And now we have the problem - if we try to execute a command using the client from the connection pool:

 TRACE fred::multiplexer::commands    > fred-JUKIBXKdhV: Recv command on multiplexer SET. Buffer len: 0
 DEBUG fred::multiplexer::commands    > fred-JUKIBXKdhV: Will block multiplexer loop waiting on SET to finish.
 TRACE fred::multiplexer              > fred-JUKIBXKdhV: Skip waiting on cluster sync.
 DEBUG fred::multiplexer::utils       > fred-JUKIBXKdhV: Writing command SET to redis:6379
 TRACE fred::protocol::connection     > fred-JUKIBXKdhV: Sending command and flushing the sink.
 TRACE redis_protocol::utils          > allocating more, len: 0, amt: 40
 TRACE fred::protocol::codec          > fred-JUKIBXKdhV: Encoded 40 bytes to 10.0.78.183:6379. Buffer len: 40 (RESP2)
 TRACE tokio_util::codec::framed_impl > flushing framed transport
 TRACE tokio_util::codec::framed_impl > writing; remaining=40
 TRACE tokio_util::codec::framed_impl > framed transport flushed
 DEBUG fred::multiplexer::commands    > fred-JUKIBXKdhV: Waiting on last request to finish without pipelining.
 TRACE tokio_util::codec::framed_impl > attempting to decode a frame
 TRACE fred::protocol::codec          > fred-JUKIBXKdhV: Recv 5 bytes from 10.0.78.183:6379 (RESP2).
 TRACE fred::protocol::codec          > fred-JUKIBXKdhV: Parsed 5 bytes from 10.0.78.183:6379
 TRACE tokio_util::codec::framed_impl > frame decoded from buffer
 TRACE fred::multiplexer::responses   > fred-JUKIBXKdhV: Processing response from redis:6379 to SET with frame kind SimpleString
 TRACE fred::multiplexer::responses   > fred-JUKIBXKdhV: Writing to multiplexer sender to unblock command loop.
 WARN  fred::multiplexer::responses   > fred-JUKIBXKdhV: Error sending cmd loop response: ()
 TRACE fred::multiplexer::responses   > fred-JUKIBXKdhV: Responding to caller for SET
 WARN  fred::multiplexer::responses   > fred-JUKIBXKdhV: Failed to respond to caller.
 TRACE tokio_util::codec::framed_impl > attempting to decode a frame
 TRACE fred::protocol::codec          > fred-JUKIBXKdhV: Recv 0 bytes from 10.0.78.183:6379 (RESP2).
resp Err(Redis Error - kind: Timeout, details: Request timed out.)

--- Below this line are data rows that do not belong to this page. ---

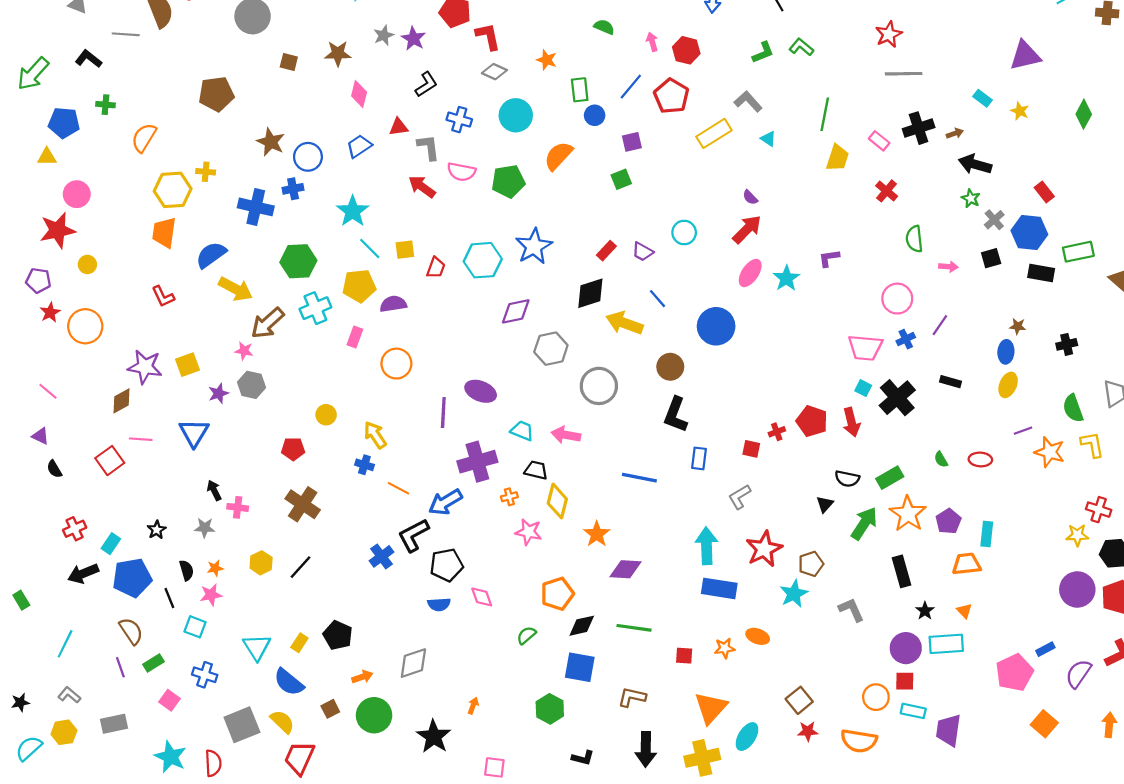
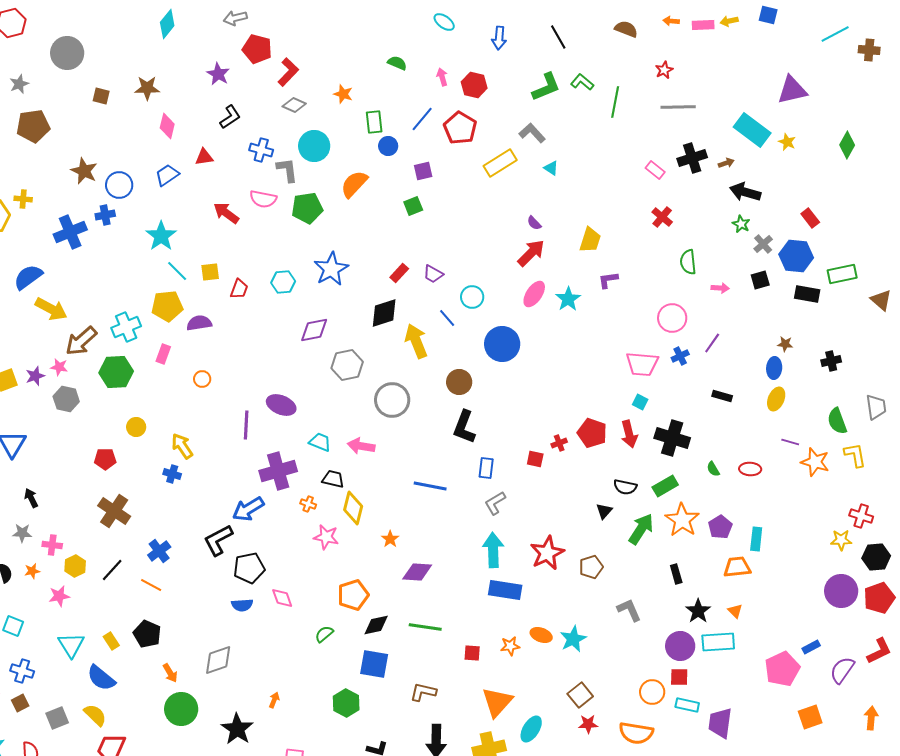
red star: (889, 34) -> (664, 70), size x0.7
gray star: (384, 35) -> (19, 84), moved
red L-shape: (488, 36) -> (288, 72), turned 56
green L-shape: (763, 52) -> (546, 87), size x1.4
cyan rectangle: (982, 98) -> (752, 130), size x2.0
green line: (825, 114) -> (615, 102), moved
gray L-shape: (428, 147) -> (287, 170), moved
yellow trapezoid: (838, 158) -> (590, 240), moved
blue cross: (256, 207) -> (70, 232), turned -36
cyan circle: (684, 233) -> (472, 297), moved
cyan hexagon: (483, 260) -> (283, 282), size x0.7
green hexagon: (298, 261) -> (116, 372), moved
yellow arrow: (624, 323) -> (416, 341), turned 48
orange circle: (396, 364) -> (202, 379), size x0.6
purple star: (218, 393) -> (35, 376), moved
black cross: (897, 398) -> (672, 438), moved, turned -32
purple line: (1023, 431) -> (790, 442), turned 36
orange line: (399, 488) -> (151, 585), moved
orange cross: (509, 497) -> (308, 504), turned 35
gray L-shape: (740, 497) -> (495, 503), moved
pink cross: (238, 507) -> (52, 545), moved
orange star: (597, 534) -> (390, 539), size x0.7
blue cross: (381, 556) -> (159, 551), moved
black rectangle: (902, 571) -> (676, 574), size x0.7
cyan star: (794, 594) -> (573, 639), moved
pink star: (211, 595) -> (59, 596), moved
black star: (925, 611) -> (698, 611), size x1.4
yellow rectangle: (299, 643) -> (111, 641), turned -66
orange arrow: (362, 677) -> (170, 673), turned 78
brown square: (330, 709) -> (20, 703), moved
orange square: (1044, 724) -> (810, 717), turned 30
gray square: (242, 725) -> (57, 718), size x0.7

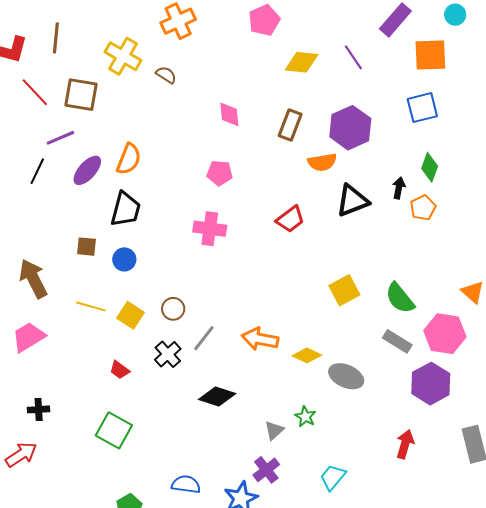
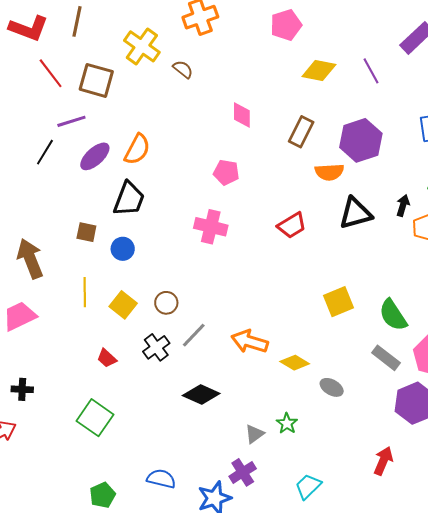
yellow line: (91, 306) -> (85, 292), turned 68
gray ellipse: (346, 376) -> (332, 387), size x0.7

The command is actually executed (we can verify this using redis-cli and checking that the key has been SET in the redis cluster.). All following requests using this client will now result in timeouts (although the command is in fact executed!) .

We use tokio v1.20.1 for reference.

If we use a headless service in k8s, we do not experience this problem (as the DNS will resolve with 0 ip-addresses when the deployment is scaled to 0 replicas, and resolve the new ip-address once the pod has been moved to the other node).

Sep 01 '22 15:09 birkmose

Hi @birkmose, thanks for the comprehensive bug report.

This seems related to https://github.com/aembke/fred.rs/issues/59, at least in terms of the underlying issue with the implementation. Unfortunately the fix to either is highly invasive, but that's what I've been working on for the last several weeks. Version 6 will fix both and I'm hoping to have that out in the next week or two.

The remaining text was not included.